Welcome! I'm currently pursuing my second master’s degree in Computer Science at the Courant Institute of New York University, with concentration in ML and Computer Vision. Broadly, my research interests lie in deep learning, self-supervised learning, and other machine learning application to tackle real-world problems.
Recently my work focuses on (1) self-supervised learning, (2) multimodal model, and (3) distributed ML system.

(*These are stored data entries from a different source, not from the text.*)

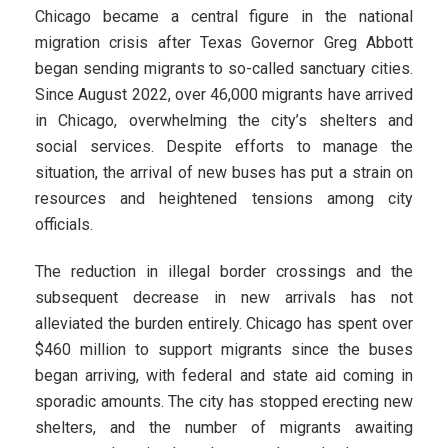
Chicago became a central figure in the national
migration crisis after Texas Governor Greg Abbott
began sending migrants to so-called sanctuary cities.
Since August 2022, over 46,000 migrants have arrived
in Chicago, overwhelming the city’s shelters and
social services. Despite efforts to manage the
situation, the arrival of new buses has put a strain on
resources and heightened tensions among city
officials.
The reduction in illegal border crossings and the
subsequent decrease in new arrivals has not
alleviated the burden entirely. Chicago has spent over
$460 million to support migrants since the buses
began arriving, with federal and state aid coming in
sporadic amounts. The city has stopped erecting new
shelters, and the number of migrants awaiting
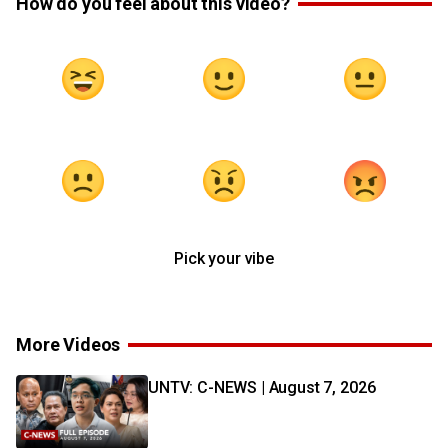
How do you feel about this video?
Pick your vibe
More Videos
UNTV: C-NEWS | August 7, 2026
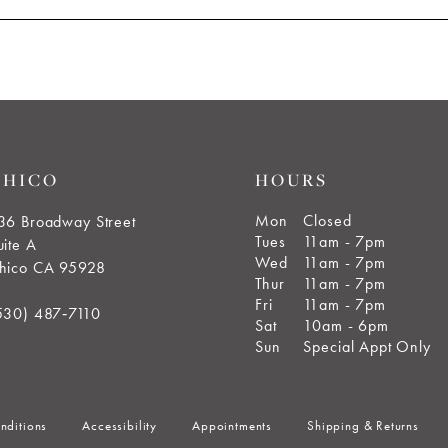
CHICO
HOURS
Mon
Closed
36 Broadway Street
Tues
11am - 7pm
uite A
Wed
11am - 7pm
hico CA 95928
Thur
11am - 7pm
Fri
11am - 7pm
530) 487‑7110
Sat
10am - 6pm
Sun
Special Appt Only
nditions
Accessibility
Appointments
Shipping & Returns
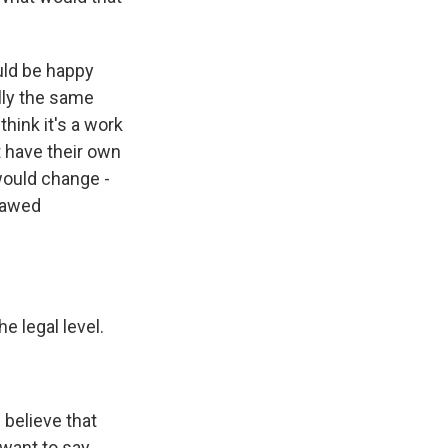
uld be happy
ally the same
think it's a work
t have their own
 would change -
lawed
e legal level.
 believe that
want to say.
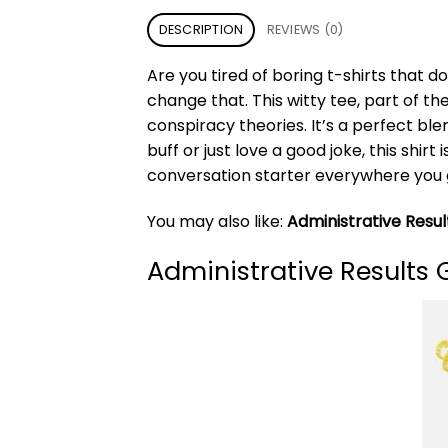
DESCRIPTION
REVIEWS (0)
Are you tired of boring t-shirts that 
change that. This witty tee, part of th
conspiracy theories. It’s a perfect bl
buff or just love a good joke, this sh
conversation starter everywhere you 
You may also like:
Administrative Result
Administrative Results 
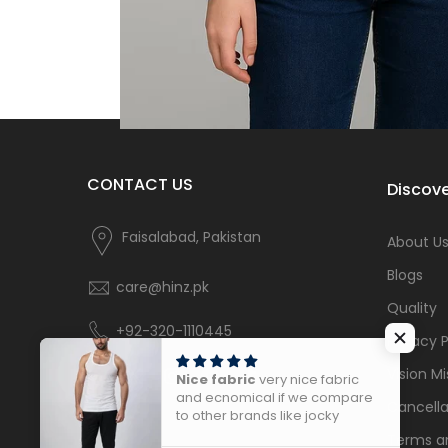
CONTACT US
Discove
Faisalabad, Pakistan
About U
Blogs
care@hinz.pk
Quality
+92-320-1110445
Privacy P
Vision Mi
Nice fabric
very nice fabric
and ecnomical if we compare
Cancella
to other brands like jocky
Terms a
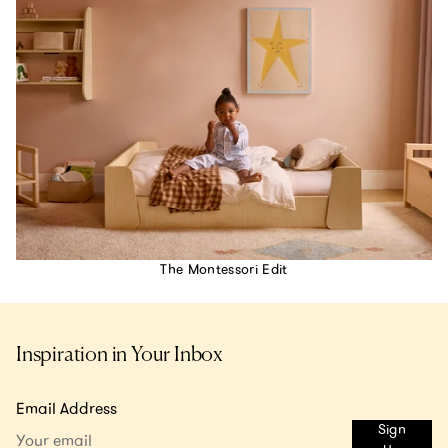
The Montessori Edit
Inspiration in Your Inbox
Email Address
Sign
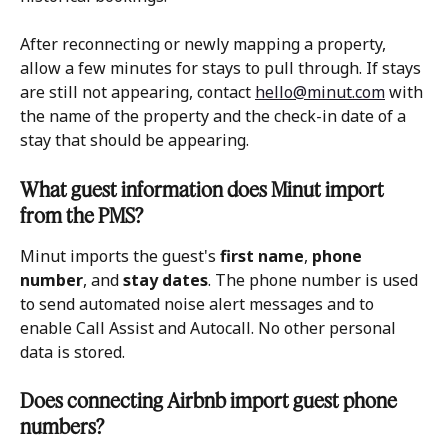
After reconnecting or newly mapping a property, 
allow a few minutes for stays to pull through. If stays 
are still not appearing, contact 
hello@minut.com
 with 
the name of the property and the check-in date of a 
stay that should be appearing.
What guest information does Minut import 
from the PMS?
Minut imports the guest's 
first name
, 
phone 
number
, and 
stay dates
. The phone number is used 
to send automated noise alert messages and to 
enable Call Assist and Autocall. No other personal 
data is stored.
Does connecting Airbnb import guest phone 
numbers?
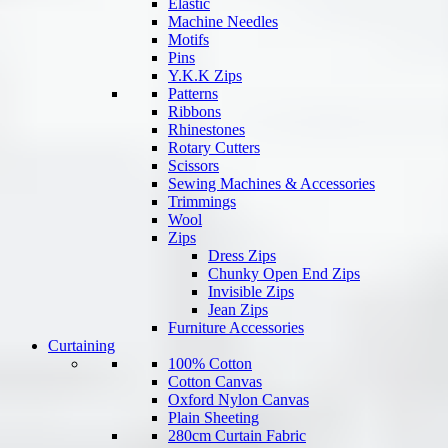
Elastic
Machine Needles
Motifs
Pins
Y.K.K Zips
Patterns
Ribbons
Rhinestones
Rotary Cutters
Scissors
Sewing Machines & Accessories
Trimmings
Wool
Zips
Dress Zips
Chunky Open End Zips
Invisible Zips
Jean Zips
Furniture Accessories
Curtaining
100% Cotton
Cotton Canvas
Oxford Nylon Canvas
Plain Sheeting
280cm Curtain Fabric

In my free time, I enjoy playing soccer as a striker. I also enjoy skiing, espresso-making, and most importantly, spending time with my two adorable but sometimes stubborn Japanese Akitas - Kohana and Mochi.
Most Recent Update
Due to current economic conditions, my offer at Amazon will not be extended and I am now actively looking for full-time position in ML/AL in US and Canada after graduation (expected May 2023).
Publications
Sequential Clustering and Dimension Reduction Algorithm of Time Series Data
A paper that presents a robust clustering and dimension reduction algorithm for high-dimension time-series data, published on CEO & CIO In Information Times (ISSN1007-9440), 2020
Relative Severity Analysis and Time-series Prediction of COVID-19 Outbreak
A paper that presents a statistical methology to measure the severity of COVID-19 across different regions for prediction purpose, published on Health World (ISSN1005-4596), 2020
Projects
Object Detection with Semi-Supervised and Self-Supervised Learning
Semi/Self-supervised learning approaches for object detection with limited labeled data.
Semantic Role Labeling with Deep Embedding Methods
Transformer-based approaches to detect and classify Partitive nouns.
Self-Supervised Image-to-Image Translation
Conditional-GAN and Cycle-GAN enhanced by self-supervised training for high-resolution image colorization and style transfer.
Cooperative Multi-Agents with Reinforcement Learning
Multi-agent deep reinforcement learning models in Unity’s gaming environment.
Estimating Depth from RGB Monocular images
CNN for monocular depth estimation for high-resolution RGB-D images.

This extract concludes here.